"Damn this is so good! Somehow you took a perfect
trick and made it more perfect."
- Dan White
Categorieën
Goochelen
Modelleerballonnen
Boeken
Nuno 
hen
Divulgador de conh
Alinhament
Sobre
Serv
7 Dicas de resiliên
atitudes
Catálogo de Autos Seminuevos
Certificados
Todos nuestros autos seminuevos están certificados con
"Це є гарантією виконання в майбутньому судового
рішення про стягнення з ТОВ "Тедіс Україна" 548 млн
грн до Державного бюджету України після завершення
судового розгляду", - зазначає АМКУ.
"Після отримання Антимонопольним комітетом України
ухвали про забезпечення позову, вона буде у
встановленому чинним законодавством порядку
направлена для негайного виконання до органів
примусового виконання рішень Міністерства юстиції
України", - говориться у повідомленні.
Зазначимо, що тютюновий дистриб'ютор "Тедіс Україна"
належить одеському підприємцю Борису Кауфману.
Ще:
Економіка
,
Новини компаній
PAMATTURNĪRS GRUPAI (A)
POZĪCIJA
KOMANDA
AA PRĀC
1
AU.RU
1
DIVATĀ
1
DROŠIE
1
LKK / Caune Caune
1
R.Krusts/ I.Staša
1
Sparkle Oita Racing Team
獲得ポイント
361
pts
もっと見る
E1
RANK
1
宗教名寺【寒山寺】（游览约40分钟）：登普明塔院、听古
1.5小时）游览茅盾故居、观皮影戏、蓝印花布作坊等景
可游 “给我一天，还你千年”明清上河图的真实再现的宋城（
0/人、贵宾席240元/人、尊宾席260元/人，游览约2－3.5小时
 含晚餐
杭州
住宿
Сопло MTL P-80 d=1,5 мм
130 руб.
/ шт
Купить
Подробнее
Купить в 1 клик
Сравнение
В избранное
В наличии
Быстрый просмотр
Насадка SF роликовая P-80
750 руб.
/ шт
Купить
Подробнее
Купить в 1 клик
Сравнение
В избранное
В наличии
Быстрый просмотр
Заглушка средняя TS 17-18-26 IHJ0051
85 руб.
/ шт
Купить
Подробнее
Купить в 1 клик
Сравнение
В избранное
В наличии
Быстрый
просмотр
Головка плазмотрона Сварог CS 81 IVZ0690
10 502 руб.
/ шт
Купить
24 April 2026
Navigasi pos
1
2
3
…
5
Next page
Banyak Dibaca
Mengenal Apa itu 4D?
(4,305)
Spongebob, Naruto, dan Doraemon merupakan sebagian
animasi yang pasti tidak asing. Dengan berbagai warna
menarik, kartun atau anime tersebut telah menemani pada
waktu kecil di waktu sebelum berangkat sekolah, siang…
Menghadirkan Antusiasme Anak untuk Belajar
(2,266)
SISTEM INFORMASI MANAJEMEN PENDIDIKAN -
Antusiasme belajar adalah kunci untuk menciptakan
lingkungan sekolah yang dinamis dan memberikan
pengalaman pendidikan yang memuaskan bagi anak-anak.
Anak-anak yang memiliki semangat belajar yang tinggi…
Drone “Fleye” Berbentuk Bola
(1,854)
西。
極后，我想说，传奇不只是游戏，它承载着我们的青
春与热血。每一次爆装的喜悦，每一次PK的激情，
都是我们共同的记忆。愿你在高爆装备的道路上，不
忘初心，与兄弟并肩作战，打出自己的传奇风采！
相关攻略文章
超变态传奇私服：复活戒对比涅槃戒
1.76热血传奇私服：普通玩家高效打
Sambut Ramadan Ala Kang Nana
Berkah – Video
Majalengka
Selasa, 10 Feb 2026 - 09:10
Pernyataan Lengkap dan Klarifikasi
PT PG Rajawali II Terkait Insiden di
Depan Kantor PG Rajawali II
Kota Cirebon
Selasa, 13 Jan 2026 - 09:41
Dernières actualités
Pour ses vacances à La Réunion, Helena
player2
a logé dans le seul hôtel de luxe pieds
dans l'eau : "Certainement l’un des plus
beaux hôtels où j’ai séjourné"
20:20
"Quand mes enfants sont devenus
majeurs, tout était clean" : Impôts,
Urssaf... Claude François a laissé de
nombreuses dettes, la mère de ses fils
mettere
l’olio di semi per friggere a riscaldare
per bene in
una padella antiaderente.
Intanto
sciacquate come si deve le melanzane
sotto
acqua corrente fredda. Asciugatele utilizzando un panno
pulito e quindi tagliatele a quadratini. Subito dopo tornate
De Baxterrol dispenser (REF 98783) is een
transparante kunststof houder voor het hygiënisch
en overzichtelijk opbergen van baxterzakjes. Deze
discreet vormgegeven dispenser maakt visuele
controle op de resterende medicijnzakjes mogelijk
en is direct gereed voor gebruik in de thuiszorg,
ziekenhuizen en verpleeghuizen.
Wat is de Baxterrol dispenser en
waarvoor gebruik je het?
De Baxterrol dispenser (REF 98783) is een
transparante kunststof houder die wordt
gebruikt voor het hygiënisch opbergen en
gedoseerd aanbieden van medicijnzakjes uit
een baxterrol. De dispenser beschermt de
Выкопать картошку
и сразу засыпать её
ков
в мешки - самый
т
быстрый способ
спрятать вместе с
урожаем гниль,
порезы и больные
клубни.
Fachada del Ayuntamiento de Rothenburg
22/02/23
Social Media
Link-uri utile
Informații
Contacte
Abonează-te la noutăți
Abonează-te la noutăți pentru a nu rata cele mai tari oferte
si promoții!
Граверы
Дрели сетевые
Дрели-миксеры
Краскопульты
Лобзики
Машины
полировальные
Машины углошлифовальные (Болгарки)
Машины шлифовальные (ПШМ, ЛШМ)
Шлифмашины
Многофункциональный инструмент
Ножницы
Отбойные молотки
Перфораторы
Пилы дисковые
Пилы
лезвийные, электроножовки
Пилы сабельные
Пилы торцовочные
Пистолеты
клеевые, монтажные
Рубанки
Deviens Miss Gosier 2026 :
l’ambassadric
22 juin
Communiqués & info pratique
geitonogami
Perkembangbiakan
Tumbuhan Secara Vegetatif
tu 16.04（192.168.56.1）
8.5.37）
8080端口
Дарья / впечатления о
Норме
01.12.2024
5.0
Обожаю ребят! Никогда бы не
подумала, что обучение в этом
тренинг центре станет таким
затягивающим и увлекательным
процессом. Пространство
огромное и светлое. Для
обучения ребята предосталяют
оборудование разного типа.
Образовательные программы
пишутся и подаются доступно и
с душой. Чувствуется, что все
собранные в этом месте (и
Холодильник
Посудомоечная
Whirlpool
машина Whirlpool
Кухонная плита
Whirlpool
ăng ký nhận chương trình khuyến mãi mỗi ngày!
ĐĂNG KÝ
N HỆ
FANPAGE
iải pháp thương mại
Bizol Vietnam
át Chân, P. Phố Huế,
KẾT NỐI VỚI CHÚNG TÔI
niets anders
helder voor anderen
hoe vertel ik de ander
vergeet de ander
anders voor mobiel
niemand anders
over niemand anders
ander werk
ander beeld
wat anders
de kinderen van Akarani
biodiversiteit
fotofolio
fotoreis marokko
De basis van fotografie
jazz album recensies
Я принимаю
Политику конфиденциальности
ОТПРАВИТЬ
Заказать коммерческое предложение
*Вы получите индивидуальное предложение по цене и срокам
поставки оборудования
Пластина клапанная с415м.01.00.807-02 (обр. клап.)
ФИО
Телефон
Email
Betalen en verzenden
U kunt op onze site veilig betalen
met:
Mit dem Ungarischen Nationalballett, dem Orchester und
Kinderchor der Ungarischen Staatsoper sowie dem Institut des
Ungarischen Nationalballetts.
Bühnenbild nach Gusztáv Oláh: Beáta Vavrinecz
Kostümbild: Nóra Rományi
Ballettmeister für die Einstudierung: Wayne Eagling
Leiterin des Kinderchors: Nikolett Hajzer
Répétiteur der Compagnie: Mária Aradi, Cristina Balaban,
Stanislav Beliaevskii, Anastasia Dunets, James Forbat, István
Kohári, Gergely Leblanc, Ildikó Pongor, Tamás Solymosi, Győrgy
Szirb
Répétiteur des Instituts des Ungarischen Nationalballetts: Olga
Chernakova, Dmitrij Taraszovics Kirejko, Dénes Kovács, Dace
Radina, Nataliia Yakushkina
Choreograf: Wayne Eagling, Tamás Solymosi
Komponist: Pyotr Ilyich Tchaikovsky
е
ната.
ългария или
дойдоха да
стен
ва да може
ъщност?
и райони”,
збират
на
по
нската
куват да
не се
^^^^^^^^
Your objective — Show the lines where the word "untuk" appears in the entries.

Exercise response —
Menghadirkan Antusiasme Anak untuk Belajar
Antusiasme belajar adalah kunci untuk menciptakan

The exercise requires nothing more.